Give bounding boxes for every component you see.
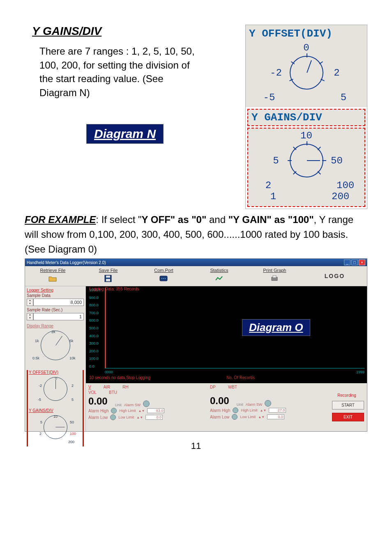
high-limit-lbl-left: High Limit xyxy=(119,409,136,413)
side-y-offset-label: Y OFFSET(DIV) xyxy=(29,370,82,375)
yo-0: 0 xyxy=(55,376,57,380)
dr-10k: 10k xyxy=(69,356,76,360)
unit-btu[interactable]: BTU xyxy=(109,390,117,395)
yo-2: 2 xyxy=(71,384,74,388)
unit-air[interactable]: AIR xyxy=(104,385,111,389)
y-offset-title: Y OFFSET(DIV) xyxy=(246,25,367,41)
diskette-icon xyxy=(81,274,135,283)
y-gains-1: 1 xyxy=(265,191,281,202)
diagram-n-label: Diagram N xyxy=(86,124,164,144)
dr-2k: 2k xyxy=(51,330,55,334)
example-text: FOR EXAMPLE: If select "Y OFF" as "0" an… xyxy=(25,212,367,257)
alarm-low-right: Alarm Low xyxy=(210,415,229,419)
yg-50: 50 xyxy=(70,420,74,424)
menu-print-graph[interactable]: Print Graph xyxy=(247,266,302,286)
window-titlebar: Handheld Meter's Data Logger(Version 2.0… xyxy=(25,259,367,266)
svg-point-6 xyxy=(165,278,166,279)
display-range-label: Display Range xyxy=(27,324,84,328)
alarm-sw-right: Alarm SW xyxy=(246,402,263,407)
alarm-high-led-left[interactable] xyxy=(111,408,117,414)
logo-cell: LOGO xyxy=(302,266,367,286)
yo-n5: -5 xyxy=(38,398,41,402)
side-panel: Logger Setting Sample Data ▲▼ 8,000 Samp… xyxy=(25,286,86,431)
yo-n2: -2 xyxy=(39,384,42,388)
sample-data-label: Sample Data xyxy=(27,293,84,298)
side-y-offset-dial[interactable] xyxy=(44,377,67,401)
port-icon xyxy=(137,274,191,283)
folder-open-icon xyxy=(26,274,80,283)
y-offset-right-low: 5 xyxy=(336,92,351,103)
minimize-icon[interactable]: _ xyxy=(344,260,350,265)
alarm-low-led-left[interactable] xyxy=(110,414,116,420)
alarm-low-left: Alarm Low xyxy=(88,415,108,420)
y-offset-right-mid: 2 xyxy=(329,67,345,78)
y-gains-100: 100 xyxy=(337,180,352,191)
menu-save-file[interactable]: Save File xyxy=(81,266,136,286)
sample-data-spinner[interactable]: ▲▼ xyxy=(27,299,33,306)
yg-200: 200 xyxy=(68,440,74,444)
high-limit-lbl-right: High Limit xyxy=(241,408,257,412)
yg-5: 5 xyxy=(40,420,42,424)
unit-lbl-left: Unit xyxy=(115,403,122,407)
alarm-low-led-right[interactable] xyxy=(232,414,238,420)
menu-retrieve-file[interactable]: Retrieve File xyxy=(25,266,81,286)
printer-icon xyxy=(248,274,302,283)
alarm-sw-led-left[interactable] xyxy=(143,400,150,407)
unit-dp[interactable]: DP xyxy=(210,385,216,389)
sample-rate-spinner[interactable]: ▲▼ xyxy=(27,313,33,320)
body-text: There are 7 ranges : 1, 2, 5, 10, 50, 10… xyxy=(39,44,196,99)
sample-rate-value[interactable]: 1 xyxy=(33,313,84,320)
alarm-sw-led-right[interactable] xyxy=(265,400,271,407)
y-gains-200: 200 xyxy=(332,191,347,202)
unit-rh[interactable]: RH xyxy=(122,385,128,389)
yg-100: 100 xyxy=(70,432,76,436)
yo-5: 5 xyxy=(71,398,74,402)
sample-data-value[interactable]: 8,000 xyxy=(33,299,84,306)
y-offset-top: 0 xyxy=(299,42,314,53)
low-limit-left[interactable]: 0.0 xyxy=(145,415,163,420)
alarm-sw-left: Alarm SW xyxy=(124,403,141,407)
svg-rect-1 xyxy=(106,276,110,278)
dr-05k: 0.5k xyxy=(32,356,39,360)
y-gains-50: 50 xyxy=(329,155,345,166)
menu-statistics[interactable]: Statistics xyxy=(191,266,247,286)
display-range-dial[interactable] xyxy=(41,331,70,360)
window-title: Handheld Meter's Data Logger(Version 2.0… xyxy=(27,260,106,265)
plot-status: 10 seconds no data,Stop Logging xyxy=(89,375,150,380)
high-limit-right[interactable]: 27.0 xyxy=(269,408,286,413)
x-left: 0000 xyxy=(105,370,113,374)
maximize-icon[interactable]: □ xyxy=(351,260,358,265)
dr-1k: 1k xyxy=(35,339,39,343)
side-y-gains-dial[interactable] xyxy=(44,415,67,439)
low-limit-right[interactable]: 0.0 xyxy=(267,414,284,419)
alarm-high-right: Alarm High xyxy=(210,408,230,413)
exit-button[interactable]: EXIT xyxy=(332,413,364,421)
alarm-high-left: Alarm High xyxy=(88,409,108,413)
y-gains-dial[interactable] xyxy=(290,144,323,177)
low-limit-lbl-right: Low Limit xyxy=(240,415,256,419)
close-icon[interactable]: × xyxy=(359,260,365,265)
start-button[interactable]: START xyxy=(332,401,364,409)
y-offset-gains-panel: Y OFFSET(DIV) 0 -2 2 -5 xyxy=(245,25,367,209)
y-offset-dial[interactable] xyxy=(290,56,323,90)
menu-com-port[interactable]: Com.Port xyxy=(136,266,191,286)
yg-10: 10 xyxy=(53,414,58,419)
y-gains-heading: Y GAINS/DIV xyxy=(32,25,201,38)
y-gains-2: 2 xyxy=(261,180,276,191)
alarm-high-led-right[interactable] xyxy=(233,407,238,413)
svg-rect-2 xyxy=(106,279,110,281)
unit-lbl-right: Unit xyxy=(237,402,243,407)
dr-5k: 5k xyxy=(69,339,74,343)
diagram-o-label: Diagram O xyxy=(242,319,310,336)
y-axis-ticks: 1000.0 900.0 800.0 700.0 600.0 500.0 400… xyxy=(89,288,106,368)
y-offset-left-mid: -2 xyxy=(268,67,284,78)
app-screenshot: Handheld Meter's Data Logger(Version 2.0… xyxy=(25,258,367,432)
y-gains-title: Y GAINS/DIV xyxy=(247,109,365,126)
high-limit-left[interactable]: 83.0 xyxy=(147,408,164,413)
unit-vol[interactable]: VOL xyxy=(88,390,97,395)
unit-v[interactable]: V xyxy=(88,385,91,389)
value-right: 0.00 xyxy=(210,395,234,407)
menubar: Retrieve File Save File Com.Port Statist… xyxy=(25,266,367,286)
y-gains-top: 10 xyxy=(299,130,314,141)
unit-wbt[interactable]: WBT xyxy=(228,385,237,389)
* * * * * * * * *
# WHAT THIS TASK INVOLVES:
Please report every line among the entries that includes "Logger".

# THE ANSWER:
window-titlebar: Handheld Meter's Data Logger(Version 2.0… xyxy=(25,259,367,266)
side-panel: Logger Setting Sample Data ▲▼ 8,000 Samp… xyxy=(25,286,86,431)
window-title: Handheld Meter's Data Logger(Version 2.0… xyxy=(27,260,106,265)
app-screenshot: Handheld Meter's Data Logger(Version 2.0… xyxy=(25,258,367,432)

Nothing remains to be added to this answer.